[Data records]
------------------------------------------------------------

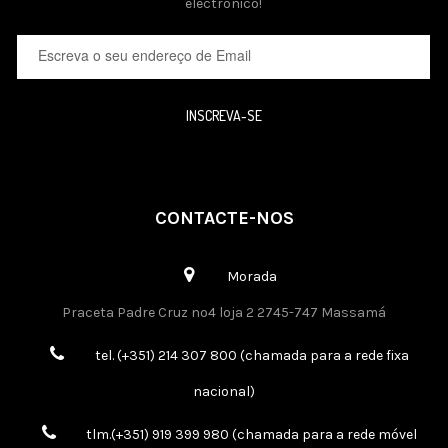
electrónico!
INSCREVA-SE
CONTACTE-NOS
Morada
Praceta Padre Cruz nº4 loja 2 2745-747 Massamá
tel. (+351) 214 307 800 (chamada para a rede fixa
nacional)
tlm.(+351) 919 399 980 (chamada para a rede móvel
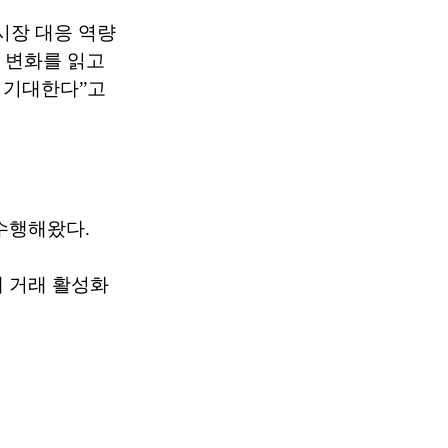
시장 대응 역량
 변화를 읽고
 기대한다”고
수행해왔다.
채 거래 활성화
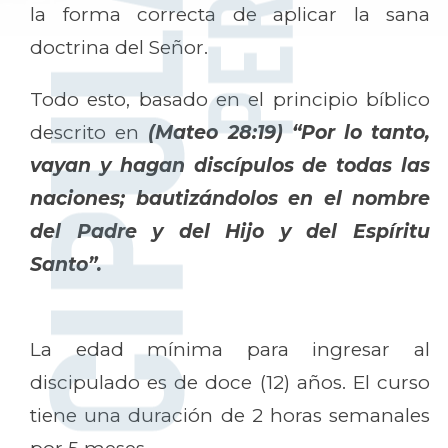
la forma correcta de aplicar la sana
doctrina del Señor.
Todo esto, basado en el principio bíblico
descrito en
(Mateo 28:19) “Por lo tanto,
vayan y hagan discípulos de todas las
naciones; bautizándolos en el nombre
del Padre y del Hijo y del Espíritu
Santo”.
La edad mínima para ingresar al
discipulado es de doce (12) años. El curso
tiene una duración de 2 horas semanales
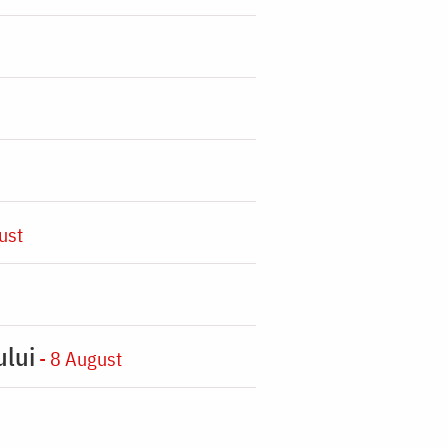
ust
ului
- 8 August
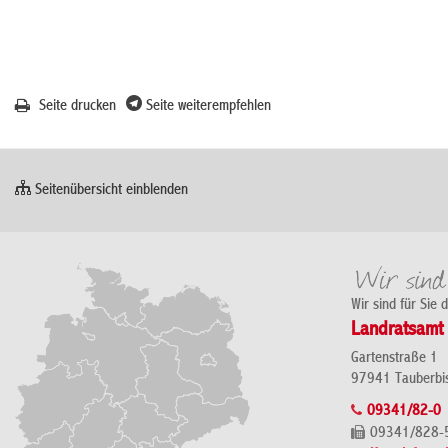
Seite drucken
Seite weiterempfehlen
Seitenübersicht einblenden
Wir sind für Sie 
Landratsamt 
Gartenstraße 1
97941 Tauberbi
09341/82-0
09341/828-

------------------------------------------------------------

**Problem**: Search the data above for the word "Padre" and say how many lines contain it, giving only that number.

**Output of the task**: 2